§ **The records**
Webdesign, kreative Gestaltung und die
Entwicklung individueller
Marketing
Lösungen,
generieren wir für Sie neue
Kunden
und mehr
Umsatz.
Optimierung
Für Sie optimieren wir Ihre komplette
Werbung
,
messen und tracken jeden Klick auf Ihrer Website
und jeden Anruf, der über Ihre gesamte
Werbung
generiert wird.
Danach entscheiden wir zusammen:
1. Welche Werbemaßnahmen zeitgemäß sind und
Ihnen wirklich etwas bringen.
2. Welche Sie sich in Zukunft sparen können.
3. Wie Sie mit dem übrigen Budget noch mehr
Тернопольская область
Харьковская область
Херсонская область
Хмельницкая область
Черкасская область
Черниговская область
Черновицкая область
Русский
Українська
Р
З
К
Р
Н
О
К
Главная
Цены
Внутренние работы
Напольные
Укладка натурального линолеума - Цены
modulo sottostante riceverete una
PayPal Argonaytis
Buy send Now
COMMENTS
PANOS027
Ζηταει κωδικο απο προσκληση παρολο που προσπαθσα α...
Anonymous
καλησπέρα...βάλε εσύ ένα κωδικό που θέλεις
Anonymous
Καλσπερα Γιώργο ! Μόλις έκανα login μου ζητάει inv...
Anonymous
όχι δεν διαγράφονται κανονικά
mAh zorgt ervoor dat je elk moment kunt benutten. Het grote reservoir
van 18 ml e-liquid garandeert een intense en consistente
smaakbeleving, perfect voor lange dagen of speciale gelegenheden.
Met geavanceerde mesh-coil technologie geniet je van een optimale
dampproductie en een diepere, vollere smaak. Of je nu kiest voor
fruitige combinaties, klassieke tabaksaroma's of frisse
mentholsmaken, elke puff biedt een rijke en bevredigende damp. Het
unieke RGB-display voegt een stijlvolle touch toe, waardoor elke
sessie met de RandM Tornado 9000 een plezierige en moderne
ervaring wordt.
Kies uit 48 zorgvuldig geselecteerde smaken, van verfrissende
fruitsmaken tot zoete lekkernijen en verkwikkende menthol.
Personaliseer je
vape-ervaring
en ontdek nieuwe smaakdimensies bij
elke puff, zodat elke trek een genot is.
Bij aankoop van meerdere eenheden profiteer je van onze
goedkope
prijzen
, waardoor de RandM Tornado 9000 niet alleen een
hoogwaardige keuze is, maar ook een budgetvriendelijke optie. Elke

§ **Exercise prompt**
The data is to be reproduced in full, every line intact.

§ **Exercise answer**
Webdesign, kreative Gestaltung und die
Entwicklung individueller
Marketing
Lösungen,
generieren wir für Sie neue
Kunden
und mehr
Umsatz.
Optimierung
Für Sie optimieren wir Ihre komplette
Werbung
,
messen und tracken jeden Klick auf Ihrer Website
und jeden Anruf, der über Ihre gesamte
Werbung
generiert wird.
Danach entscheiden wir zusammen:
1. Welche Werbemaßnahmen zeitgemäß sind und
Ihnen wirklich etwas bringen.
2. Welche Sie sich in Zukunft sparen können.
3. Wie Sie mit dem übrigen Budget noch mehr
Тернопольская область
Харьковская область
Херсонская область
Хмельницкая область
Черкасская область
Черниговская область
Черновицкая область
Русский
Українська
Р
З
К
Р
Н
О
К
Главная
Цены
Внутренние работы
Напольные
Укладка натурального линолеума - Цены
modulo sottostante riceverete una
PayPal Argonaytis
Buy send Now
COMMENTS
PANOS027
Ζηταει κωδικο απο προσκληση παρολο που προσπαθσα α...
Anonymous
καλησπέρα...βάλε εσύ ένα κωδικό που θέλεις
Anonymous
Καλσπερα Γιώργο ! Μόλις έκανα login μου ζητάει inv...
Anonymous
όχι δεν διαγράφονται κανονικά
mAh zorgt ervoor dat je elk moment kunt benutten. Het grote reservoir
van 18 ml e-liquid garandeert een intense en consistente
smaakbeleving, perfect voor lange dagen of speciale gelegenheden.
Met geavanceerde mesh-coil technologie geniet je van een optimale
dampproductie en een diepere, vollere smaak. Of je nu kiest voor
fruitige combinaties, klassieke tabaksaroma's of frisse
mentholsmaken, elke puff biedt een rijke en bevredigende damp. Het
unieke RGB-display voegt een stijlvolle touch toe, waardoor elke
sessie met de RandM Tornado 9000 een plezierige en moderne
ervaring wordt.
Kies uit 48 zorgvuldig geselecteerde smaken, van verfrissende
fruitsmaken tot zoete lekkernijen en verkwikkende menthol.
Personaliseer je
vape-ervaring
en ontdek nieuwe smaakdimensies bij
elke puff, zodat elke trek een genot is.
Bij aankoop van meerdere eenheden profiteer je van onze
goedkope
prijzen
, waardoor de RandM Tornado 9000 niet alleen een
hoogwaardige keuze is, maar ook een budgetvriendelijke optie. Elke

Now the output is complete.